▸ Task requirements
Your output should repeat each record below with no differences.

▸ Records to process

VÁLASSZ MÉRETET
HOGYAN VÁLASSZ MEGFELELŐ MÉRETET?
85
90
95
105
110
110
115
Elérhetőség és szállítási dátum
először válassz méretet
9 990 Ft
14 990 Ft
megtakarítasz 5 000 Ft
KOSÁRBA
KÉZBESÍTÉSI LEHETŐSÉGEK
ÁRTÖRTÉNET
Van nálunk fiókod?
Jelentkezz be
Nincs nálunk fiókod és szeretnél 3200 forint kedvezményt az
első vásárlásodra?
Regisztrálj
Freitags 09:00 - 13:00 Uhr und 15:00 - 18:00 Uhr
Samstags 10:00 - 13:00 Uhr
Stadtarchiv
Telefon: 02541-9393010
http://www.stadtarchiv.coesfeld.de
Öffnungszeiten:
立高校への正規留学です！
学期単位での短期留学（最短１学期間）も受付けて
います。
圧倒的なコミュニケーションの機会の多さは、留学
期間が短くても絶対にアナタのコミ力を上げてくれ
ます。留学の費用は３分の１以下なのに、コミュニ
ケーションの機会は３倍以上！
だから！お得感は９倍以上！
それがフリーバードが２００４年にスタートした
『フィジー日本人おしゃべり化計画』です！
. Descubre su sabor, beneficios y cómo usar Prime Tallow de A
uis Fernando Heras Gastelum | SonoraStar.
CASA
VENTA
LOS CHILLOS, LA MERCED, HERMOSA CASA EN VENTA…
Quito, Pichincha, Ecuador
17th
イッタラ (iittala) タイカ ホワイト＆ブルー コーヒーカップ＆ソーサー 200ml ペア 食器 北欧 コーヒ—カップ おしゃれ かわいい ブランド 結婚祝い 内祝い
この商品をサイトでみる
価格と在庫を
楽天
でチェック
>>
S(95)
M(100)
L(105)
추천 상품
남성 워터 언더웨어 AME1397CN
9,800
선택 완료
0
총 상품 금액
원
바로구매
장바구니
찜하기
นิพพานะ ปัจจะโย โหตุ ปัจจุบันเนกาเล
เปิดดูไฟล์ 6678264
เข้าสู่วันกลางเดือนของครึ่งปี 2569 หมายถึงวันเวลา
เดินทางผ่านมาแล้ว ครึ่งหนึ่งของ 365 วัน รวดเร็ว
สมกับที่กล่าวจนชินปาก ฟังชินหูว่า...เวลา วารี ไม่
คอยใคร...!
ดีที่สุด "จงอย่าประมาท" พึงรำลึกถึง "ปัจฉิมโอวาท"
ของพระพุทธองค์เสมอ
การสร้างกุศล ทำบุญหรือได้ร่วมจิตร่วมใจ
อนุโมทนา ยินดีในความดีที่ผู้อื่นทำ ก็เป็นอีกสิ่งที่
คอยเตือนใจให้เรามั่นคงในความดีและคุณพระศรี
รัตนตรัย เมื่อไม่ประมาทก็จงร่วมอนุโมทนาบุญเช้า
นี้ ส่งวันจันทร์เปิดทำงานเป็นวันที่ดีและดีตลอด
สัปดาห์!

▸ Exercise result
VÁLASSZ MÉRETET
HOGYAN VÁLASSZ MEGFELELŐ MÉRETET?
85
90
95
105
110
110
115
Elérhetőség és szállítási dátum
először válassz méretet
9 990 Ft
14 990 Ft
megtakarítasz 5 000 Ft
KOSÁRBA
KÉZBESÍTÉSI LEHETŐSÉGEK
ÁRTÖRTÉNET
Van nálunk fiókod?
Jelentkezz be
Nincs nálunk fiókod és szeretnél 3200 forint kedvezményt az
első vásárlásodra?
Regisztrálj
Freitags 09:00 - 13:00 Uhr und 15:00 - 18:00 Uhr
Samstags 10:00 - 13:00 Uhr
Stadtarchiv
Telefon: 02541-9393010
http://www.stadtarchiv.coesfeld.de
Öffnungszeiten:
立高校への正規留学です！
学期単位での短期留学（最短１学期間）も受付けて
います。
圧倒的なコミュニケーションの機会の多さは、留学
期間が短くても絶対にアナタのコミ力を上げてくれ
ます。留学の費用は３分の１以下なのに、コミュニ
ケーションの機会は３倍以上！
だから！お得感は９倍以上！
それがフリーバードが２００４年にスタートした
『フィジー日本人おしゃべり化計画』です！
. Descubre su sabor, beneficios y cómo usar Prime Tallow de A
uis Fernando Heras Gastelum | SonoraStar.
CASA
VENTA
LOS CHILLOS, LA MERCED, HERMOSA CASA EN VENTA…
Quito, Pichincha, Ecuador
17th
イッタラ (iittala) タイカ ホワイト＆ブルー コーヒーカップ＆ソーサー 200ml ペア 食器 北欧 コーヒ—カップ おしゃれ かわいい ブランド 結婚祝い 内祝い
この商品をサイトでみる
価格と在庫を
楽天
でチェック
>>
S(95)
M(100)
L(105)
추천 상품
남성 워터 언더웨어 AME1397CN
9,800
선택 완료
0
총 상품 금액
원
바로구매
장바구니
찜하기
นิพพานะ ปัจจะโย โหตุ ปัจจุบันเนกาเล
เปิดดูไฟล์ 6678264
เข้าสู่วันกลางเดือนของครึ่งปี 2569 หมายถึงวันเวลา
เดินทางผ่านมาแล้ว ครึ่งหนึ่งของ 365 วัน รวดเร็ว
สมกับที่กล่าวจนชินปาก ฟังชินหูว่า...เวลา วารี ไม่
คอยใคร...!
ดีที่สุด "จงอย่าประมาท" พึงรำลึกถึง "ปัจฉิมโอวาท"
ของพระพุทธองค์เสมอ
การสร้างกุศล ทำบุญหรือได้ร่วมจิตร่วมใจ
อนุโมทนา ยินดีในความดีที่ผู้อื่นทำ ก็เป็นอีกสิ่งที่
คอยเตือนใจให้เรามั่นคงในความดีและคุณพระศรี
รัตนตรัย เมื่อไม่ประมาทก็จงร่วมอนุโมทนาบุญเช้า
นี้ ส่งวันจันทร์เปิดทำงานเป็นวันที่ดีและดีตลอด
สัปดาห์!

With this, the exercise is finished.